Input for this task:

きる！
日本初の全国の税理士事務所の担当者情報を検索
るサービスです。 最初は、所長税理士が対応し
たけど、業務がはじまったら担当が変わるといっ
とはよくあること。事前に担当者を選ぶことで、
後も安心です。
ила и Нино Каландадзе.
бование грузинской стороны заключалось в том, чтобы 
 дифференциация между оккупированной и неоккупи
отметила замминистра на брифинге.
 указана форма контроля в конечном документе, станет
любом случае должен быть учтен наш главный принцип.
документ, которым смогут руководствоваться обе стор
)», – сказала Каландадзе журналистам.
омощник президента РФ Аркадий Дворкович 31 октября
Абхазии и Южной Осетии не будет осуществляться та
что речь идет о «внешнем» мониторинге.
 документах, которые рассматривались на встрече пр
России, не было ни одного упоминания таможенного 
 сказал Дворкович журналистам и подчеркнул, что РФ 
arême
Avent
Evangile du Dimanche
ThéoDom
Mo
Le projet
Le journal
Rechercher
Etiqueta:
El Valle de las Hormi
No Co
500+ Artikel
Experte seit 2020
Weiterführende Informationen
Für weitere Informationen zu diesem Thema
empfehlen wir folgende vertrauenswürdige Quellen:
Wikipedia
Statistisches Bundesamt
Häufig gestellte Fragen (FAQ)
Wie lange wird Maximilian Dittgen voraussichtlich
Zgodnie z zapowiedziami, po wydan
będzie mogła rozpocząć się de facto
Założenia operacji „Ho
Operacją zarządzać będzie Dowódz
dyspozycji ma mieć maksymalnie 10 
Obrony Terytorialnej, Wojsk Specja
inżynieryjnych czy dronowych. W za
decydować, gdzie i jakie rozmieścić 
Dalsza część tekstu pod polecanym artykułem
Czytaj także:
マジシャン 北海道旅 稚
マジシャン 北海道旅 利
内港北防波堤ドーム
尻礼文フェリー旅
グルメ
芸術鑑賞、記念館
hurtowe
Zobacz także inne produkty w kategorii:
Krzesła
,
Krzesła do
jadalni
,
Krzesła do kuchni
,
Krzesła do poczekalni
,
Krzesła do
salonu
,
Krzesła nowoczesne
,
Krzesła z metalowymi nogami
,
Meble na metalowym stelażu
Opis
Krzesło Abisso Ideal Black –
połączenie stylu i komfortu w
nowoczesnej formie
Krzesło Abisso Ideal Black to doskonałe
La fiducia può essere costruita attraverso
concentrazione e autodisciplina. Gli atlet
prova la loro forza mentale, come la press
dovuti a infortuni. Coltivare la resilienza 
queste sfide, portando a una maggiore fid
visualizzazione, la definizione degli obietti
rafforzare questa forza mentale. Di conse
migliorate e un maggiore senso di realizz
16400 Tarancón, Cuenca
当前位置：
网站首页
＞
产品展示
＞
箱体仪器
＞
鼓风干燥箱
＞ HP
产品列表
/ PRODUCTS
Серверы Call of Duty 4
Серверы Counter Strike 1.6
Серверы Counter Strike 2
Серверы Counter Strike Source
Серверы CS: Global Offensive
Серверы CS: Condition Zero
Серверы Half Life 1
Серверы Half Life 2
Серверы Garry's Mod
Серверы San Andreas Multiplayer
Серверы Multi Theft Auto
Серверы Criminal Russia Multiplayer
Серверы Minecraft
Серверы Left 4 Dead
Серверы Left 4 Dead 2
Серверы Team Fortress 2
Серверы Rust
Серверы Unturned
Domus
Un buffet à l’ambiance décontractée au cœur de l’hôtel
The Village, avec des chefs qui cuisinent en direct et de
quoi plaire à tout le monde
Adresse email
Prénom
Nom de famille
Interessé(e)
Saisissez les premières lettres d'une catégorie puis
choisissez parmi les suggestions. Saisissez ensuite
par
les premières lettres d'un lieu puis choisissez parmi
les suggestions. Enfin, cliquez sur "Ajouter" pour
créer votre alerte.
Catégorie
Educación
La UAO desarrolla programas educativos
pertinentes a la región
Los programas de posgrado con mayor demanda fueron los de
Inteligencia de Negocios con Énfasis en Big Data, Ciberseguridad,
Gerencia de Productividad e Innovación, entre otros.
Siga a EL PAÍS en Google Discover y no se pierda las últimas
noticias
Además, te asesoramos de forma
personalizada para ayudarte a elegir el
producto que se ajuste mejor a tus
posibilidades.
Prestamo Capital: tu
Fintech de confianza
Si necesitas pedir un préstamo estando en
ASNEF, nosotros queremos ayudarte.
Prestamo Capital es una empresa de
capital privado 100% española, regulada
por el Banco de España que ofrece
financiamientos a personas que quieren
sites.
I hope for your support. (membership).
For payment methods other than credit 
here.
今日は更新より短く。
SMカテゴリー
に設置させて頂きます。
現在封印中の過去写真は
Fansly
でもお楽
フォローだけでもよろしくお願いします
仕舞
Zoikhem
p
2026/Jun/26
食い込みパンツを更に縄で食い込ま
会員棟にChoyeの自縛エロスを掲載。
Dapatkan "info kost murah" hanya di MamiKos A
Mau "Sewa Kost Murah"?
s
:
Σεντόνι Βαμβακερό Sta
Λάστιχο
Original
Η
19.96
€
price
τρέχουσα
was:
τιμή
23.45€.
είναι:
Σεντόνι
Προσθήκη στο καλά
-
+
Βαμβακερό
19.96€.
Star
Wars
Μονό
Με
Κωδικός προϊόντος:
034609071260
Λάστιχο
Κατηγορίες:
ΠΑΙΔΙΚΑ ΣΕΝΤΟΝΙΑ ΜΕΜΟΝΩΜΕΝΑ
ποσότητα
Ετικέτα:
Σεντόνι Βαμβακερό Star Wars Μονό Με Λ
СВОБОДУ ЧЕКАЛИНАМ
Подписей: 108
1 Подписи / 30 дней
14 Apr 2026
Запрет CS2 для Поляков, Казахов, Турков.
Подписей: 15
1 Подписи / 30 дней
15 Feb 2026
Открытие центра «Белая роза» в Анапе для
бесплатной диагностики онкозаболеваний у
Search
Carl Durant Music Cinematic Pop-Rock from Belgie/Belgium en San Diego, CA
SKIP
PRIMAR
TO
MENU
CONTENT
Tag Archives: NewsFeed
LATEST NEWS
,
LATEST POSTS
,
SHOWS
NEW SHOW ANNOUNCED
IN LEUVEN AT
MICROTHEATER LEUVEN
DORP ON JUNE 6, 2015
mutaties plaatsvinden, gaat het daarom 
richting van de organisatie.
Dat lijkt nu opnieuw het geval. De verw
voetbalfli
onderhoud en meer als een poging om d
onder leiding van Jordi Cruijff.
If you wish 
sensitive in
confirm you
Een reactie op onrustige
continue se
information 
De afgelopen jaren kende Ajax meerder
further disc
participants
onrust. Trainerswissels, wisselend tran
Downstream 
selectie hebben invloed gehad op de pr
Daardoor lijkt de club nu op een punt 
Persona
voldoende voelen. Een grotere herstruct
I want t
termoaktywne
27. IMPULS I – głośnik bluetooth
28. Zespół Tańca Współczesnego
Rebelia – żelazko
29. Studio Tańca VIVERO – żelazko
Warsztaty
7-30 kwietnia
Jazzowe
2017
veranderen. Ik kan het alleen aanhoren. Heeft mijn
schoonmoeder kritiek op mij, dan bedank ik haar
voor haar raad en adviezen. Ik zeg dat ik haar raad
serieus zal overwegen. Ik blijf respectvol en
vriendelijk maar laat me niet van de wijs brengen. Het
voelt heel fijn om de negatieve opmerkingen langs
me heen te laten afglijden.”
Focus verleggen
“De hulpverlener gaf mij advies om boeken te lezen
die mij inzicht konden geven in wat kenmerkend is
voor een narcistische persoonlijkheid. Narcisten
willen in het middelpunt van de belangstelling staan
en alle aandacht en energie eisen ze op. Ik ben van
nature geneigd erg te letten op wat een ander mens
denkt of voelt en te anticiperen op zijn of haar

Assignment:
The answer must be the full listing, returned exactly as given.

Answer to the problem:
きる！
日本初の全国の税理士事務所の担当者情報を検索
るサービスです。 最初は、所長税理士が対応し
たけど、業務がはじまったら担当が変わるといっ
とはよくあること。事前に担当者を選ぶことで、
後も安心です。
ила и Нино Каландадзе.
бование грузинской стороны заключалось в том, чтобы 
 дифференциация между оккупированной и неоккупи
отметила замминистра на брифинге.
 указана форма контроля в конечном документе, станет
любом случае должен быть учтен наш главный принцип.
документ, которым смогут руководствоваться обе стор
)», – сказала Каландадзе журналистам.
омощник президента РФ Аркадий Дворкович 31 октября
Абхазии и Южной Осетии не будет осуществляться та
что речь идет о «внешнем» мониторинге.
 документах, которые рассматривались на встрече пр
России, не было ни одного упоминания таможенного 
 сказал Дворкович журналистам и подчеркнул, что РФ 
arême
Avent
Evangile du Dimanche
ThéoDom
Mo
Le projet
Le journal
Rechercher
Etiqueta:
El Valle de las Hormi
No Co
500+ Artikel
Experte seit 2020
Weiterführende Informationen
Für weitere Informationen zu diesem Thema
empfehlen wir folgende vertrauenswürdige Quellen:
Wikipedia
Statistisches Bundesamt
Häufig gestellte Fragen (FAQ)
Wie lange wird Maximilian Dittgen voraussichtlich
Zgodnie z zapowiedziami, po wydan
będzie mogła rozpocząć się de facto
Założenia operacji „Ho
Operacją zarządzać będzie Dowódz
dyspozycji ma mieć maksymalnie 10 
Obrony Terytorialnej, Wojsk Specja
inżynieryjnych czy dronowych. W za
decydować, gdzie i jakie rozmieścić 
Dalsza część tekstu pod polecanym artykułem
Czytaj także:
マジシャン 北海道旅 稚
マジシャン 北海道旅 利
内港北防波堤ドーム
尻礼文フェリー旅
グルメ
芸術鑑賞、記念館
hurtowe
Zobacz także inne produkty w kategorii:
Krzesła
,
Krzesła do
jadalni
,
Krzesła do kuchni
,
Krzesła do poczekalni
,
Krzesła do
salonu
,
Krzesła nowoczesne
,
Krzesła z metalowymi nogami
,
Meble na metalowym stelażu
Opis
Krzesło Abisso Ideal Black –
połączenie stylu i komfortu w
nowoczesnej formie
Krzesło Abisso Ideal Black to doskonałe
La fiducia può essere costruita attraverso
concentrazione e autodisciplina. Gli atlet
prova la loro forza mentale, come la press
dovuti a infortuni. Coltivare la resilienza 
queste sfide, portando a una maggiore fid
visualizzazione, la definizione degli obietti
rafforzare questa forza mentale. Di conse
migliorate e un maggiore senso di realizz
16400 Tarancón, Cuenca
当前位置：
网站首页
＞
产品展示
＞
箱体仪器
＞
鼓风干燥箱
＞ HP
产品列表
/ PRODUCTS
Серверы Call of Duty 4
Серверы Counter Strike 1.6
Серверы Counter Strike 2
Серверы Counter Strike Source
Серверы CS: Global Offensive
Серверы CS: Condition Zero
Серверы Half Life 1
Серверы Half Life 2
Серверы Garry's Mod
Серверы San Andreas Multiplayer
Серверы Multi Theft Auto
Серверы Criminal Russia Multiplayer
Серверы Minecraft
Серверы Left 4 Dead
Серверы Left 4 Dead 2
Серверы Team Fortress 2
Серверы Rust
Серверы Unturned
Domus
Un buffet à l’ambiance décontractée au cœur de l’hôtel
The Village, avec des chefs qui cuisinent en direct et de
quoi plaire à tout le monde
Adresse email
Prénom
Nom de famille
Interessé(e)
Saisissez les premières lettres d'une catégorie puis
choisissez parmi les suggestions. Saisissez ensuite
par
les premières lettres d'un lieu puis choisissez parmi
les suggestions. Enfin, cliquez sur "Ajouter" pour
créer votre alerte.
Catégorie
Educación
La UAO desarrolla programas educativos
pertinentes a la región
Los programas de posgrado con mayor demanda fueron los de
Inteligencia de Negocios con Énfasis en Big Data, Ciberseguridad,
Gerencia de Productividad e Innovación, entre otros.
Siga a EL PAÍS en Google Discover y no se pierda las últimas
noticias
Además, te asesoramos de forma
personalizada para ayudarte a elegir el
producto que se ajuste mejor a tus
posibilidades.
Prestamo Capital: tu
Fintech de confianza
Si necesitas pedir un préstamo estando en
ASNEF, nosotros queremos ayudarte.
Prestamo Capital es una empresa de
capital privado 100% española, regulada
por el Banco de España que ofrece
financiamientos a personas que quieren
sites.
I hope for your support. (membership).
For payment methods other than credit 
here.
今日は更新より短く。
SMカテゴリー
に設置させて頂きます。
現在封印中の過去写真は
Fansly
でもお楽
フォローだけでもよろしくお願いします
仕舞
Zoikhem
p
2026/Jun/26
食い込みパンツを更に縄で食い込ま
会員棟にChoyeの自縛エロスを掲載。
Dapatkan "info kost murah" hanya di MamiKos A
Mau "Sewa Kost Murah"?
s
:
Σεντόνι Βαμβακερό Sta
Λάστιχο
Original
Η
19.96
€
price
τρέχουσα
was:
τιμή
23.45€.
είναι:
Σεντόνι
Προσθήκη στο καλά
-
+
Βαμβακερό
19.96€.
Star
Wars
Μονό
Με
Κωδικός προϊόντος:
034609071260
Λάστιχο
Κατηγορίες:
ΠΑΙΔΙΚΑ ΣΕΝΤΟΝΙΑ ΜΕΜΟΝΩΜΕΝΑ
ποσότητα
Ετικέτα:
Σεντόνι Βαμβακερό Star Wars Μονό Με Λ
СВОБОДУ ЧЕКАЛИНАМ
Подписей: 108
1 Подписи / 30 дней
14 Apr 2026
Запрет CS2 для Поляков, Казахов, Турков.
Подписей: 15
1 Подписи / 30 дней
15 Feb 2026
Открытие центра «Белая роза» в Анапе для
бесплатной диагностики онкозаболеваний у
Search
Carl Durant Music Cinematic Pop-Rock from Belgie/Belgium en San Diego, CA
SKIP
PRIMAR
TO
MENU
CONTENT
Tag Archives: NewsFeed
LATEST NEWS
,
LATEST POSTS
,
SHOWS
NEW SHOW ANNOUNCED
IN LEUVEN AT
MICROTHEATER LEUVEN
DORP ON JUNE 6, 2015
mutaties plaatsvinden, gaat het daarom 
richting van de organisatie.
Dat lijkt nu opnieuw het geval. De verw
voetbalfli
onderhoud en meer als een poging om d
onder leiding van Jordi Cruijff.
If you wish 
sensitive in
confirm you
Een reactie op onrustige
continue se
information 
De afgelopen jaren kende Ajax meerder
further disc
participants
onrust. Trainerswissels, wisselend tran
Downstream 
selectie hebben invloed gehad op de pr
Daardoor lijkt de club nu op een punt 
Persona
voldoende voelen. Een grotere herstruct
I want t
termoaktywne
27. IMPULS I – głośnik bluetooth
28. Zespół Tańca Współczesnego
Rebelia – żelazko
29. Studio Tańca VIVERO – żelazko
Warsztaty
7-30 kwietnia
Jazzowe
2017
veranderen. Ik kan het alleen aanhoren. Heeft mijn
schoonmoeder kritiek op mij, dan bedank ik haar
voor haar raad en adviezen. Ik zeg dat ik haar raad
serieus zal overwegen. Ik blijf respectvol en
vriendelijk maar laat me niet van de wijs brengen. Het
voelt heel fijn om de negatieve opmerkingen langs
me heen te laten afglijden.”
Focus verleggen
“De hulpverlener gaf mij advies om boeken te lezen
die mij inzicht konden geven in wat kenmerkend is
voor een narcistische persoonlijkheid. Narcisten
willen in het middelpunt van de belangstelling staan
en alle aandacht en energie eisen ze op. Ik ben van
nature geneigd erg te letten op wat een ander mens
denkt of voelt en te anticiperen op zijn of haar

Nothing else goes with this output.